En l’espèce, Mme Melike, une employée contractuelle du ministère de l’éducation nationale, a été licenciée en raison des mentions « J’aime » qu’elle avait ajoutées sur certains contenus Facebook publiés par des tiers sur ce réseau social. Les autorités estimèrent que les publications en question étaient de nature à perturber la paix et la tranquillité du lieu du travail au motif qu’il s’agissait de contenus accusant les professeurs de viol, accusant des hommes d’État et relevant de partis politiques.
Pour faire droit à la requête de Mme Melike, la Cour note que les contenus litigieux consistent en des critiques politiques virulentes dirigées contre les pratiques répressives alléguées des autorités, des appels et encouragements à manifester pour protester contre ces pratiques, l’expression d’une indignation concernant l’assassinat du président d’un barreau, des dénonciations des abus allégués des élèves qui auraient eu lieu dans les établissements placés sous le contrôle des autorités ainsi qu’une réaction acerbe visant une déclaration, jugée sexiste, d’une personnalité religieuse connue du public.
Or, s’agissant de questions portant sur des débats d’intérêt général, le Cour rappelle que l’article 10 de la Convention ne laisse guère de place pour des restrictions à la liberté d’expression dans deux domaines : celui du discours politique et celui des questions d’intérêt général.
Elle note aussi que la commission disciplinaire et les juridictions nationales n’ont pas tenu compte de tous les faits et facteurs pertinents pour arriver à leur conclusion selon laquelle l’acte litigieux de la requérante était de nature à perturber la paix et la tranquillité du lieu de travail de l’intéressée.

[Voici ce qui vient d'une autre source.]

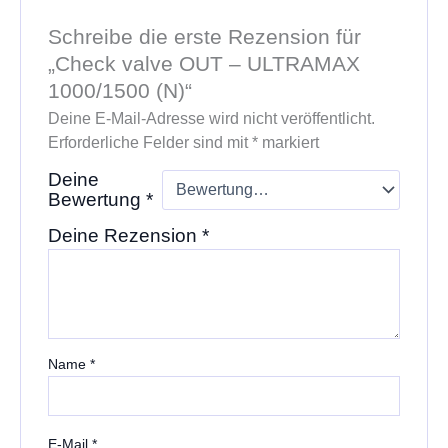
Schreibe die erste Rezension für
„Check valve OUT – ULTRAMAX
1000/1500 (N)“
Deine E-Mail-Adresse wird nicht veröffentlicht.
Erforderliche Felder sind mit
*
markiert
Deine
Bewertung
*
Deine Rezension
*
Name
*
E-Mail
*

En effet, elles n’ont pas cherché à évaluer notamment la capacité des mentions « J’aime » en cause à provoquer des conséquences dommageables sur le lieu de travail de la requérante, compte tenu de la teneur des contenus auxquels elles se rapportaient, au contexte professionnel et social dans lequel elles s’inscrivaient, et de leur portée et impact potentiels. Dès lors, les motifs retenus en l’espèce pour justifier le licenciement de la requérante ne peuvent être considérés comme pertinents et suffisants.
La Cour juge aussi que la sanction infligée à Mme Melike (la résiliation immédiate du contrat de travail sans droit à indemnisation) a revêtu, eu égard notamment à l’ancienneté de la requérante dans sa fonction et à son âge, une sévérité extrême. Enfin, elle conclut que, en l’absence de motifs pertinents et suffisants fournis pour justifier la mesure litigieuse, les juridictions nationales n’ont pas appliqué des règles conformes aux principes consacrés à l’article 10 de la Convention. En tout état de cause, il n’y avait pas de rapport de proportionnalité raisonnable entre l’ingérence dans l’exercice du droit de Mme Melike à la liberté d’expression et le but légitime poursuivi par les autorités internes.